In 1 Woolen and Thornton on the Law of Intoxicating Liquors, section 521, is cited a number of cases in which it is held that an election might be called to vote on local option for a territory, in certain subdivisions of which the question had previously been voted on and the law adopted, but none of these cases, except the Louisiana case we have cited above, assign any reason for the holding.

It has been argued that no such rule is applicable to our local option statutes concerning intoxicating liquors, and to this we agree. Several reasons therefor suggest themselves. Unlike the statute giving local option rights as to the stock law, the law applicable to intoxicating liquors is differently enacted. It does contemplate a county and community unit as therein stated, and the voters of the entire county are not in any manner given authority over the territory less than the county which can vote separately on the question. The act itself, fixes absolutely the boundaries of the county as a whole and for the subdivisions thereof; but in the stock law the authority was first given absolutely to the voters of the entire county and afterward the townships were given the right to proceed if the voters of the county did not. No one would likely contend that the electors of any *33county or city adopting the Local Option Law applicable to intoxicating liquors would be deprived of the right to vote ou the question of state-wide prohibition submitted to the voters of the entire State. The principles governing the stock law as enacted do not appear to us to be materially different. There is no express provision for depriving the voters of the entire county of the right to have the decision of all the voters of the county on the question of the adoption of the law for the entire county, and we know of no reason for reading such a restriction into the statute in this case. The citizens of the townships having adopted the stock law are yet interested in the question of its adoption in the whole county, and, because of having themselves adopted it, are none the less qualified to vote at the general election. The fact that the voters of certain townships are forced to accept less than county-wide restraint of animals from running at large should not deprive them of the right to aid in obtaining the greater benefit when it is possible.

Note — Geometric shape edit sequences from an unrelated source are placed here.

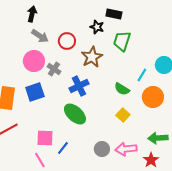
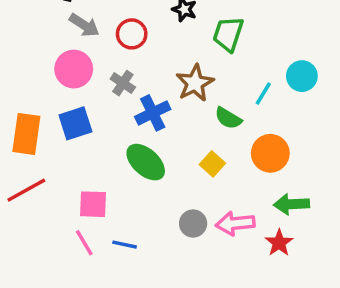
brown star: (92, 57) -> (195, 83), moved
gray cross: (54, 69) -> (123, 83), moved
orange circle: (153, 97) -> (270, 153), moved
yellow square: (123, 115) -> (212, 164), moved
blue line: (63, 148) -> (125, 245), moved, turned 64

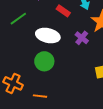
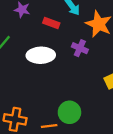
green circle: (44, 61) -> (69, 112), moved

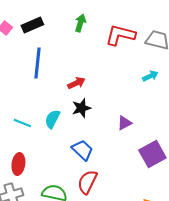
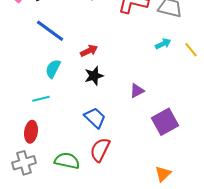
blue line: (37, 63) -> (50, 31), turned -60
cyan semicircle: (52, 119) -> (53, 69), moved
cyan line: (22, 123) -> (41, 99), moved, turned -36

We should not assume that the Legislature intended to repeal the county unit provisions of section 772 by, uhe enactment of section 784. Repeals by implication are not favored. This means that it is the duty of the courts to so construe the acts that, if possible, both shall be operative. [1 Southerland on Statutory Construction (Lewis’ 2 Ed.), section 247.] Before an act can be held to be repealed by implication by a subsequent one on the same subject the authorities and reason require that there be such inconsistency that both cannot operate together. In the case we have under consideration there is no such conflict. The townships have availed themselves of a right which in no manner now interferes with the privilege the whole county has'of adopting the stock law. Any argument made that to permit the county as a unit to vote after five or more townships have adopted the law as to certain animals will create confusion on the border, may be urged with equal force should we uphold respondents’ contention.

*34It is contended by respondents that the remedy invoked in this case — mandamus—is not available to the relators. Upon the record before us it is conceded that the petition and all the proceedings are regular if the householders of the townships having adopted the law are qualified to participate therein. As the matter now stands before us it appears that all matters in which the county court may exercise its discretion have been disposed of and that the only duty left to be performed is that of proceeding with the election. [State ex rel. Shaw v. Baker, 32 Mo. App. 98, 101, 102.] It is therefore ordered that the peremptory writ issue.

Sturgis and Farrington, JJ., concur.